By: Maynard Handley (name99.delete@this.name99.org), October 22, 2017 12:23 am

Room: Moderated Discussions

Anon (no.delete@this.email.com) on October 21, 2017 9:56 pm wrote:

> Maynard Handley (name99.delete@this.name99.org) on October 21, 2017 5:51 pm wrote:

> > Anon (no.delete@this.thanks.com) on October 21, 2017 4:20 pm wrote:

> > > Maynard Handley (name99.delete@this.name99.org) on October 20, 2017 1:34 am wrote:

> > > > I mentioned some weeks ago that Wolfram was going to ship a Mathematica Player for iPad,

> > > > and that it would be an interesting performance comparison against x86 of a "serious"

> > > > app. Well the Player has been released and I've spent a few hours playing with it.

> > > >

> > >

> > > Sorry, not clipping the rest for any other reason that readability, all quite interesting.

> > >

> > > However, I just wonder.

> > > What makes you think that you will ever measure anything other than 'how much does Wolfram feel

> > > like spending on different platforms'? I think your early measurements bear this out strongly.

> > >

> > > These systems are so high level that there is no 'porting over' between systems, as almost certainly they

> > > use 3rd party libraries for matrix work, etc and the quality, and even of those will vary hugely.

> >

> > I think you have a drastically diminished idea of just how large and impressive Mathematica

> > is, what it does, and how it does it, and the rest of what you say stems from that.

> >

> > It is not correct to say that "These systems are so high level that ..."

> > What is high level is the code I write to run on Mathematica,

> > but Mathematica itself exploits as much low-level

> > knowledge of the machine as possible. The analogy is that

> > my code is like Java, Mathematica is like the JVM.
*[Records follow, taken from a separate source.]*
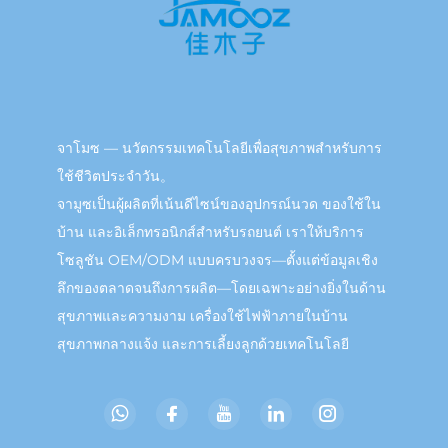
จาโมซ — นวัตกรรมเทคโนโลยีเพื่อสุขภาพสำหรับการ
ใช้ชีวิตประจำวัน。
จามูซเป็นผู้ผลิตที่เน้นดีไซน์ของอุปกรณ์นวด ของใช้ใน
บ้าน และอิเล็กทรอนิกส์สำหรับรถยนต์ เราให้บริการ
โซลูชัน OEM/ODM แบบครบวงจร—ตั้งแต่ข้อมูลเชิง
ลึกของตลาดจนถึงการผลิต—โดยเฉพาะอย่างยิ่งในด้าน
สุขภาพและความงาม เครื่องใช้ไฟฟ้าภายในบ้าน
สุขภาพกลางแจ้ง และการเลี้ยงลูกด้วยเทคโนโลยี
> > A JVM is not high level code; it is code that requires intimate knowledge of the CPU on which it runs.

>

> Thats funny, having used Mathematica since, from memory 1989 - I am thinking somewhere in the

> 1.x series, I dont think you are even close to the mark, but what would I know apparently.

I don't understand what you are arguing for, or why you are arguing the way you are.

Half the things you are saying seem to be things I have already agreed with and stated in my earlier posts.

You seem to be more interested in picking a fight than anything else, and I'm not interested in that.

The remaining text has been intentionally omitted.